A blog formerly known as Bookishness / By Charles Matthews

"Dazzled by so many and such marvelous inventions, the people of Macondo ... became indignant over the living images that the prosperous merchant Bruno Crespi projected in the theater with the lion-head ticket windows, for a character who had died and was buried in one film and for whose misfortune tears had been shed would reappear alive and transformed into an Arab in the next one. The audience, who had paid two cents apiece to share the difficulties of the actors, would not tolerate that outlandish fraud and they broke up the seats. The mayor, at the urging of Bruno Crespi, explained in a proclamation that the cinema was a machine of illusions that did not merit the emotional outbursts of the audience. With that discouraging explanation many ... decided not to return to the movies, considering that they already had too many troubles of their own to weep over the acted-out misfortunes of imaginary beings."
--Gabriel García Márquez, One Hundred Years of Solitude

Search This Blog

Saturday, July 19, 2025

The Seventh Continent (Michael Haneke, 1989)

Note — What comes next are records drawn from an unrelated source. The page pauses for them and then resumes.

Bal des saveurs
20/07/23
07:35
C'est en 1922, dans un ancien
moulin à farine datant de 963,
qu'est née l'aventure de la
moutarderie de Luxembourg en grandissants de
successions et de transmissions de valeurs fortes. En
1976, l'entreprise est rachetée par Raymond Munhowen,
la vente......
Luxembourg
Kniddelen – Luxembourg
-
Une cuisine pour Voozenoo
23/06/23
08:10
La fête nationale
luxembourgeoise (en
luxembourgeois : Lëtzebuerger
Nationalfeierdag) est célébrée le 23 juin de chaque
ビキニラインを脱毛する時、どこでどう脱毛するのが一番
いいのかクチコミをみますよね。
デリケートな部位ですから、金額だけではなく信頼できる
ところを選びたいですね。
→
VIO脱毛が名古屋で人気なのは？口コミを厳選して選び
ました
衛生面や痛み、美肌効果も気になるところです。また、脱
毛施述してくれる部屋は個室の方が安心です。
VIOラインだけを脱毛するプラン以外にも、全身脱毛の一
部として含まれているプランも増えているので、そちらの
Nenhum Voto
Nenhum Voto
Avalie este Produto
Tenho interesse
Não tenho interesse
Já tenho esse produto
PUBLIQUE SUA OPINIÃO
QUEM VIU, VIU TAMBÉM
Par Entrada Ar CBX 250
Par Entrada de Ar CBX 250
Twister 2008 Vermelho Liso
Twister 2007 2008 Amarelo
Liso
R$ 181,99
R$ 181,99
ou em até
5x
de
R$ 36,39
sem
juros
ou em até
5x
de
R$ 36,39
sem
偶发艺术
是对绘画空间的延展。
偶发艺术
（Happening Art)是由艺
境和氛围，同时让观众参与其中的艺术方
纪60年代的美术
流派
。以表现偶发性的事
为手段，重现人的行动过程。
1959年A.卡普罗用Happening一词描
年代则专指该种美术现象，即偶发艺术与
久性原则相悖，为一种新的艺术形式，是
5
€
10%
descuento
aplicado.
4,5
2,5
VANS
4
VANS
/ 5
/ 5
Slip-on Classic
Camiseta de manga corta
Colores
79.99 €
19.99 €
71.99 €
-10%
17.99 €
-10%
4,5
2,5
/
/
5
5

Cast: Birgit Doll, Dieter Berner, Leni Tanzer, Udo Samel, Silvia Fenz, Elisabeth Rath, Georg Friedrich. Screenplay: Michael Haneke, Johanna Teicht. Cinematography: Anton Peschke. Production design: Rudolf Czettel. Film editing: Marie Homolkova. 

In The Seventh Continent, Michael Haneke reveals himself as a mannerist filmmaker, relying more on camera and editing technique than on conventional narrative and characterization. He knows precisely how to manipulate the audience, realizing that they're likely to have a visceral reaction to images of tropical fish flopping in their death throes, money being flushed down a toilet, or perfectly good clothing and furniture being ripped to shreds and smashed wantonly, and that their reaction has a greater emotional immediacy than the fate of his human characters. He only trusts that the audience will realize the enormity of their reactions afterward. The problem, I think, is that his mannerisms become almost comic, allowing viewers to distance themselves from whatever Haneke may be trying to say about existential ennui or whatever else motivates the ordinary family in his film to do the terrible thing they do.